Moshe Orenstein, MD, MA: No, I think it's a fair question and I think with disease-free survival, that should serve as an endpoint. I think it's reasonable to have a drug approved but I think the discussion with patients is a little different. Whereas, when there's an overall survival benefit it's a slam dunk essentially and when there's a disease-free survival benefit, patient selection is more important, a higher risk patient, a patient with sarcomatoid features, a node-positive patient, et cetera. Whereas, when there's overall survival benefit, the default is to give it. And so, I think that's where it is. Of course, should the FDA [Food and Drug Administration] approve? It's appropriate to be used and DFS [disease-free survival] is an appropriate endpoint in the adjuvant setting. The discussion with patients changes based on DFS [disease-free survival] versus OS [overall survival].
Toni Choueiri, MD: And I think that's very sensible especially when you have at least a trend or anything but like that. Dr. Braun, we cannot finish with you at the end. Any exciting targets for you? Let's start with the metastatic disease. Give us one target since we're close to the end that you are excited about and why.

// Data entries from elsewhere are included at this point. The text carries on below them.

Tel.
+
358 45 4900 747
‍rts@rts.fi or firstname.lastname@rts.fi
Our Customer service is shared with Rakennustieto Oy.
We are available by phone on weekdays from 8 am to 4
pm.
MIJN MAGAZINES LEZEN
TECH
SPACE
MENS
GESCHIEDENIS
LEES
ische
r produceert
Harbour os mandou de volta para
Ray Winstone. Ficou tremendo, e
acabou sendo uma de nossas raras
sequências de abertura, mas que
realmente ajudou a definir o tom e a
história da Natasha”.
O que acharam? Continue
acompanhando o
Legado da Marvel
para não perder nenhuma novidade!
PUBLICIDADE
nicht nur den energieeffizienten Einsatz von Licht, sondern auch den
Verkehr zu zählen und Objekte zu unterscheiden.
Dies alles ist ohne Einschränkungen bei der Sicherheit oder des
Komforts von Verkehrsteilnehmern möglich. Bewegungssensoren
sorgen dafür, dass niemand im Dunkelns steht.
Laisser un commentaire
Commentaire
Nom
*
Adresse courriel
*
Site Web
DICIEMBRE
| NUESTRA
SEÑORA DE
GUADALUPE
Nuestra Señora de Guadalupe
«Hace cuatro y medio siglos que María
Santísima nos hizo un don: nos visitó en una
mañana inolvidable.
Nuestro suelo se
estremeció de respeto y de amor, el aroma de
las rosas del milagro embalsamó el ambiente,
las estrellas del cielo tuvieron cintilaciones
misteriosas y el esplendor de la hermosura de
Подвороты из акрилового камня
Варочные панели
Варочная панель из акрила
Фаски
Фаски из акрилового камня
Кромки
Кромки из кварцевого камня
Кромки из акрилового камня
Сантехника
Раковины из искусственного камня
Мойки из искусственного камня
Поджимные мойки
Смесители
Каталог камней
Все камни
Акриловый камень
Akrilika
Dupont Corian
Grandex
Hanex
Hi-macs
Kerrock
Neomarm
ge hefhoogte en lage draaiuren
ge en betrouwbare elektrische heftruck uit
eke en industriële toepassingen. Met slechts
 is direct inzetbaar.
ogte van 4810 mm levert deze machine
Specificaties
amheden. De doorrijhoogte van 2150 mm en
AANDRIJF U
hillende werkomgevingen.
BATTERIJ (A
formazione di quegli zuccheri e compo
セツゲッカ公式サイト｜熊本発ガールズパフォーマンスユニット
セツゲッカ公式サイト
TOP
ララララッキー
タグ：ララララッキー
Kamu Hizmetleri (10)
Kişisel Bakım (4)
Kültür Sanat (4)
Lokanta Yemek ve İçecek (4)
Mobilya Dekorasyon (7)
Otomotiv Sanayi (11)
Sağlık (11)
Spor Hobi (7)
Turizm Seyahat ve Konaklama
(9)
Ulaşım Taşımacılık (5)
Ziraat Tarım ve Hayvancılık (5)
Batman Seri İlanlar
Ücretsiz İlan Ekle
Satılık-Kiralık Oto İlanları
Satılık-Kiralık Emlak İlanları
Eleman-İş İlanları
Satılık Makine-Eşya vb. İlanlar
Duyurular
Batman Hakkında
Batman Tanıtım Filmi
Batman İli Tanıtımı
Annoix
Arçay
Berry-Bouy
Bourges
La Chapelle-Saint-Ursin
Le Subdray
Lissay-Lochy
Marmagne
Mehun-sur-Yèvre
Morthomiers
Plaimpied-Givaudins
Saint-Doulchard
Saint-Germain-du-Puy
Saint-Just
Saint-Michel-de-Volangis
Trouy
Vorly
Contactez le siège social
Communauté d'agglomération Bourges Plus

David A. Braun, MD, PhD: It's a great question. I think there's probably lots to be excited about. I would say that one that's probably closest to actually benefiting patients is going to be HIF2 alpha inhibition and that's something with lawsuit. And that's something we're seeing already benefit for and an approval for a very specific subset those with kidney cancer associated with VHL syndrome. And we're eagerly awaiting those phase three results for Belzutifan and the sporadic clear cell RCC population. And so, to choose something that's closest to actually benefiting patients is a new target, I think that's it. Truthfully, I think well, that's going to be helpful for a lot of patients. I think it's not going to move the needle a huge amount in getting what I'm hoping to aim for in our lifetimes which is actually higher rates of cure for advanced kidney cancer. And I think something like that is really going to require new targets and new approaches and I think those are going to be immunotherapy-based approaches. I think there's a lot that's much further behind in the pre-clinical development thinking of antigen direct therapies, new approaches for immunomodulation. But those are unfortunately still years away, but I think those are going to be the ones with most long-term promise. But in the short term something like Belzutifan I think is really appealing.
Toni Choueiri, MD: And I think that's fair, and we know that Belzutifan is already approved in patients with VHL syndrome which is a very small proportion of patient with RCC [renal cell carcinoma]. And RCC associated other VHL related tumors and there is a phase one, two that showed a response rate with this agent up to 25% in refractory population where majority of patients receive prior VEGF TKI [Vascular endothelial growth factor receptor tyrosine kinase inhibitors] and immune checkpoint inhibitor which led to an ongoing phase three trial with single-agent F2 inhibitor Belzutifan and versus Everolimus. Indeed, patient of tumor progressed after PD-1 inhibitor and after VEGF TKI [Vascular endothelial growth factor receptor tyrosine kinase inhibitors] so this is overall well done. Well, I want to thank you, Dr. Zhang, Dr. Orenstein, Dr. Braun for joining me, and joining us, joining um you know this program and this lively discussion on renal cell cancer brought to you by Cancer Network. And thank you for our viewing audience. We hope you found this interactive discussion to be informative, to be beneficial to your clinical practice, and most important, I hope you and your families are staying safe and healthy during this terrible pandemic.
This transcript has been edited for clarity.